Acta Medica International (Jan 2021)
Correlation of chest radiographic findings and coagulation abnormality with disease severity in COVID-19 positive patients
Abstract
Introduction: The pandemic of coronavirus disease 19 (COVID-19) has engulfed most of the world and has constrained already overburdened health care systems, especially in developing countries. There is an urgent need of a rapid investigation to assess disease severity in suspected patients and the baseline chest radiograph may serve as a triage tool. The aim is to correlate chest radiographic findings and coagulation abnormality with disease severity in COVID-19 positive patients. Materials and Methods: This was a retrospective observational study which comprised 100 reverse transcription-polymerase chain reaction positive COVID-19 cases which were clinically stratified into three groups based on clinical parameters. Baseline chest radiograph and serum D-dimer levels at the time of admission for all the patients were reviewed. A radiographic severity score (Radiographic Assessment of Lung Edema [RALE]) was determined for all four quadrants of both lungs. The scores of each quadrant were added to yield the final severity score. Results: Baseline chest radiograph was abnormal in 75% of patients, whereas 25% of patients had normal chest radiograph.

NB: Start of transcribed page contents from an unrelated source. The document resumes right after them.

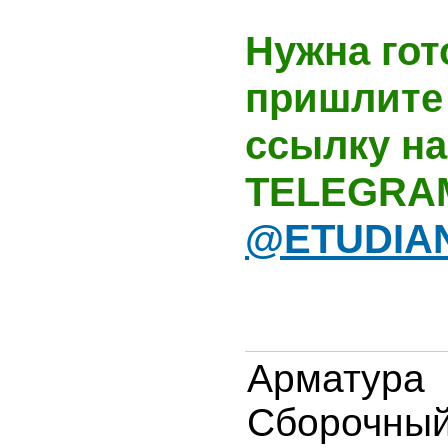
Нужна гот
пришлите 
ссылку на
TELEGRA
@ETUDIA
Арматура 
Сборочн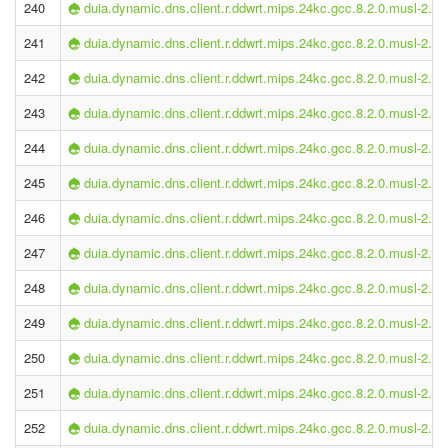
240
duia.dynamic.dns.client.r.ddwrt.mips.24kc.gcc.8.2.0.musl-2.1.
241
duia.dynamic.dns.client.r.ddwrt.mips.24kc.gcc.8.2.0.musl-2.1.
242
duia.dynamic.dns.client.r.ddwrt.mips.24kc.gcc.8.2.0.musl-2.1.
243
duia.dynamic.dns.client.r.ddwrt.mips.24kc.gcc.8.2.0.musl-2.1.
244
duia.dynamic.dns.client.r.ddwrt.mips.24kc.gcc.8.2.0.musl-2.1.
245
duia.dynamic.dns.client.r.ddwrt.mips.24kc.gcc.8.2.0.musl-2.1.
246
duia.dynamic.dns.client.r.ddwrt.mips.24kc.gcc.8.2.0.musl-2.1.
247
duia.dynamic.dns.client.r.ddwrt.mips.24kc.gcc.8.2.0.musl-2.1.
248
duia.dynamic.dns.client.r.ddwrt.mips.24kc.gcc.8.2.0.musl-2.1.
249
duia.dynamic.dns.client.r.ddwrt.mips.24kc.gcc.8.2.0.musl-2.1.
250
duia.dynamic.dns.client.r.ddwrt.mips.24kc.gcc.8.2.0.musl-2.1.
251
duia.dynamic.dns.client.r.ddwrt.mips.24kc.gcc.8.2.0.musl-2.1.
252
duia.dynamic.dns.client.r.ddwrt.mips.24kc.gcc.8.2.0.musl-2.1.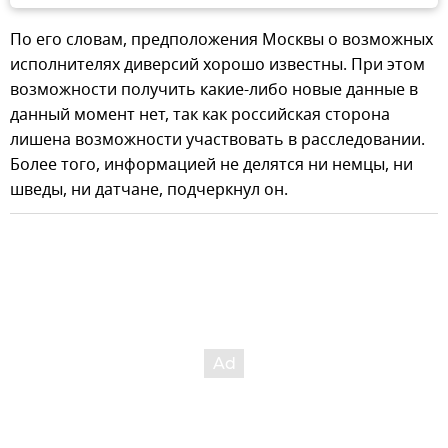
По его словам, предположения Москвы о возможных
исполнителях диверсий хорошо известны. При этом
возможности получить какие-либо новые данные в
данный момент нет, так как российская сторона
лишена возможности участвовать в расследовании.
Более того, информацией не делятся ни немцы, ни
шведы, ни датчане, подчеркнул он.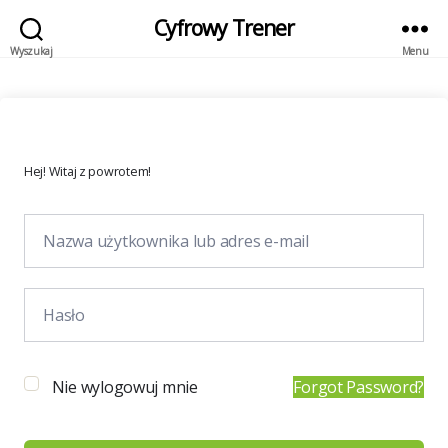
Cyfrowy Trener
Wyszukaj
Menu
Hej! Witaj z powrotem!
Nie wylogowuj mnie
Forgot Password?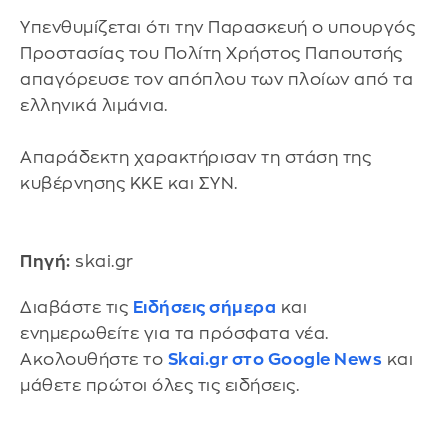
Υπενθυμίζεται ότι την Παρασκευή ο υπουργός
Προστασίας του Πολίτη Χρήστος Παπουτσής
απαγόρευσε τον απόπλου των πλοίων από τα
ελληνικά λιμάνια.
Απαράδεκτη χαρακτήρισαν τη στάση της
κυβέρνησης ΚΚΕ και ΣΥΝ.
Πηγή:
skai.gr
Διαβάστε τις
Ειδήσεις σήμερα
και
ενημερωθείτε για τα πρόσφατα νέα.
Ακολουθήστε το
Skai.gr στο Google News
και
μάθετε πρώτοι όλες τις ειδήσεις.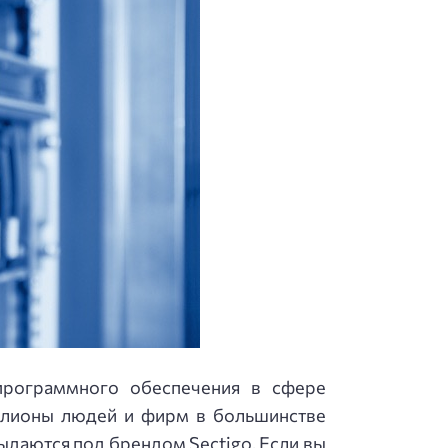
программного обеспечения в сфере
ллионы людей и фирм в большинстве
ыдаются под брендом Sectigo. Если вы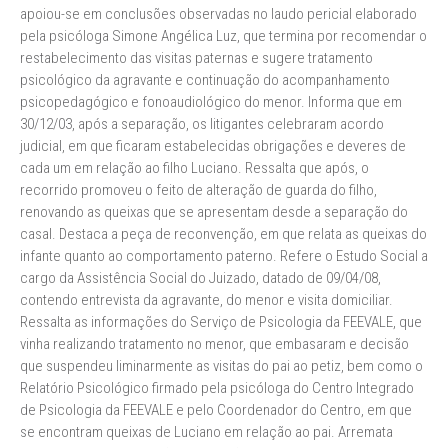
apoiou-se em conclusões observadas no laudo pericial elaborado
pela psicóloga Simone Angélica Luz, que termina por recomendar o
restabelecimento das visitas paternas e sugere tratamento
psicológico da agravante e continuação do acompanhamento
psicopedagógico e fonoaudiológico do menor. Informa que em
30/12/03, após a separação, os litigantes celebraram acordo
judicial, em que ficaram estabelecidas obrigações e deveres de
cada um em relação ao filho Luciano. Ressalta que após, o
recorrido promoveu o feito de alteração de guarda do filho,
renovando as queixas que se apresentam desde a separação do
casal. Destaca a peça de reconvenção, em que relata as queixas do
infante quanto ao comportamento paterno. Refere o Estudo Social a
cargo da Assistência Social do Juizado, datado de 09/04/08,
contendo entrevista da agravante, do menor e visita domiciliar.
Ressalta as informações do Serviço de Psicologia da FEEVALE, que
vinha realizando tratamento no menor, que embasaram e decisão
que suspendeu liminarmente as visitas do pai ao petiz, bem como o
Relatório Psicológico firmado pela psicóloga do Centro Integrado
de Psicologia da FEEVALE e pelo Coordenador do Centro, em que
se encontram queixas de Luciano em relação ao pai. Arremata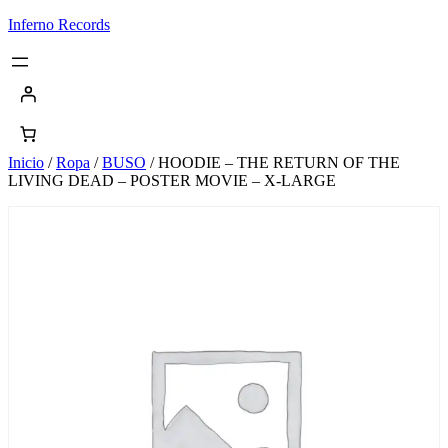
Saltar
Inferno Records
al
contenido
Inicio
/
Ropa
/
BUSO
/ HOODIE – THE RETURN OF THE
LIVING DEAD – POSTER MOVIE – X-LARGE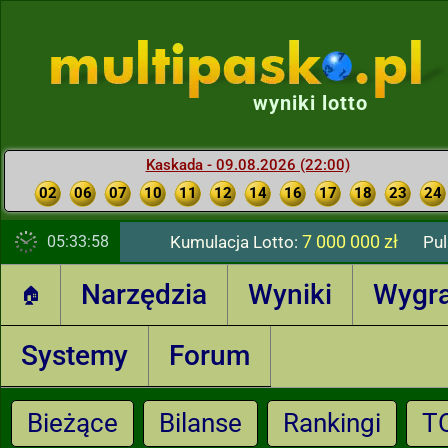
wyniki lotto
Kaskada - 09.08.2026 (22:00)
02
06
07
10
11
12
14
16
17
18
23
24
7 000 000 zł
05:33:59
Kumulacja Lotto:
Pul
Narzędzia
Wyniki
Wygr
🏠
Systemy
Forum
Bieżące
Bilanse
Rankingi
T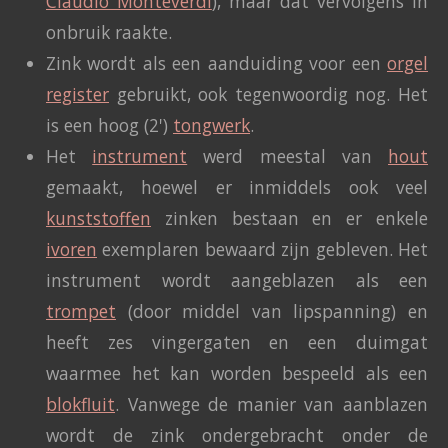
Claudio Monteverdi
), maar dat vervolgens in
onbruik raakte.
Zink wordt als een aanduiding voor een
orgel
register
gebruikt, ook tegenwoordig nog. Het
is een hoog (2')
tongwerk
.
Het
instrument
werd meestal van
hout
gemaakt, hoewel er inmiddels ook veel
kunststoffen
zinken bestaan en er enkele
ivoren
exemplaren bewaard zijn gebleven. Het
instrument wordt aangeblazen als een
trompet
(door middel van lipspanning) en
heeft zes vingergaten en een duimgat
waarmee het kan worden bespeeld als een
blokfluit
. Vanwege de manier van aanblazen
wordt de zink ondergebracht onder de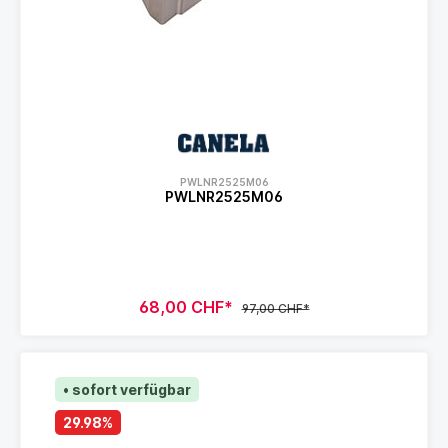
PWLNR2525M06
PWLNR2525M06
68,00 CHF*
97,00 CHF*
• sofort verfügbar
29.98
%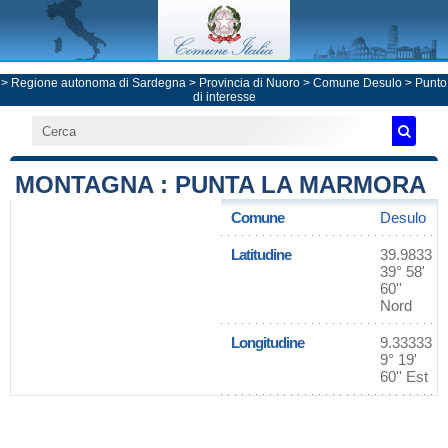
>
Regione autonoma di Sardegna
>
Provincia di Nuoro
>
Comune Desulo
> Punto
di interesse
MONTAGNA : PUNTA LA MARMORA
Comune
Desulo
Latitudine
39.9833
39° 58'
60''
Nord
Longitudine
9.33333
9° 19'
60'' Est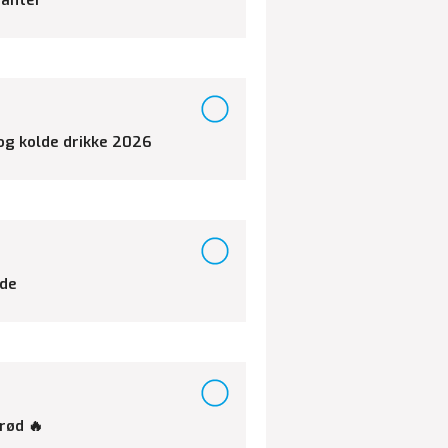
 og kolde drikke 2026
ede
brød 🔥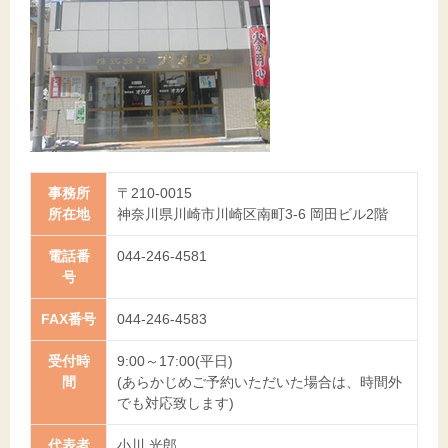
事務所
〒210-0015
所在地
神奈川県川崎市川崎区南町3-6 岡田ビル2階
電話番
044-246-4581
号
FAX番号
044-246-4583
受付時
9:00～17:00(平日)
間
(あらかじめご予約いただいた場合は、時間外
でも対応致します)
代表者
小川 光郎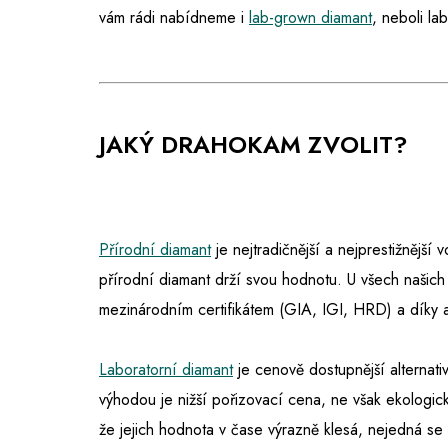
vám rádi nabídneme i
lab-grown diamant
, neboli la
JAKÝ DRAHOKAM ZVOLIT?
Přírodní diamant
je nejtradičnější a nejprestižnější
přírodní diamant drží svou hodnotu. U všech našich
mezinárodním certifikátem (GIA, IGI, HRD) a díky 
Laboratorní diamant
je cenově dostupnější alternativ
výhodou je nižší pořizovací cena, ne však ekologic
že jejich hodnota v čase výrazně klesá, nejedná s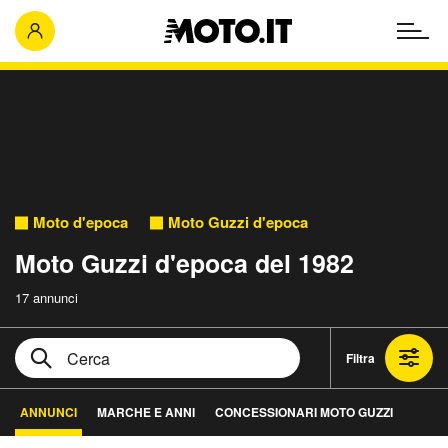
Moto d'epoca
Moto Guzzi d'epoca
Moto Guzzi d'epoca del 1982
17 annunci
Filtra
ANNUNCI
MARCHE E ANNI
CONCESSIONARI MOTO GUZZI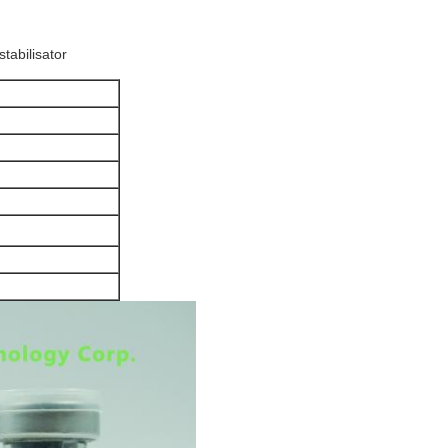
tabilisator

Most frequent radiographic abnormality was ground-glass opacity (GGO) (n = 31, 41.3%) followed by lung consolidation (n = 19, 25.3%), while 7 patients (9.3%) had both GGO and consolidation. The most common pattern of disease distribution was bilateral 34 (57.7%) and peripheral in 58 (69%). The optimal cut-off RALE score for identifying symptomatic patients was ≥3 (area under the curve [AUC] 0.760) and for identifying severe cases was ≥7 (AUC 0.870). Similarly, the optimal cut-off D-Dimer value for identifying symptomatic patients was ≥567 ng/ml (AUC 0.836) and for diagnosing severe disease was ≥1200 ng/ml (AUC 0.99). Conclusions: Radiographic RALE score and elevated serum D-Dimer levels correlate strongly with disease severity in COVID-19 patients and can be utilized for early identification of high-risk cases which can ultimately reduce mortality and morbidity.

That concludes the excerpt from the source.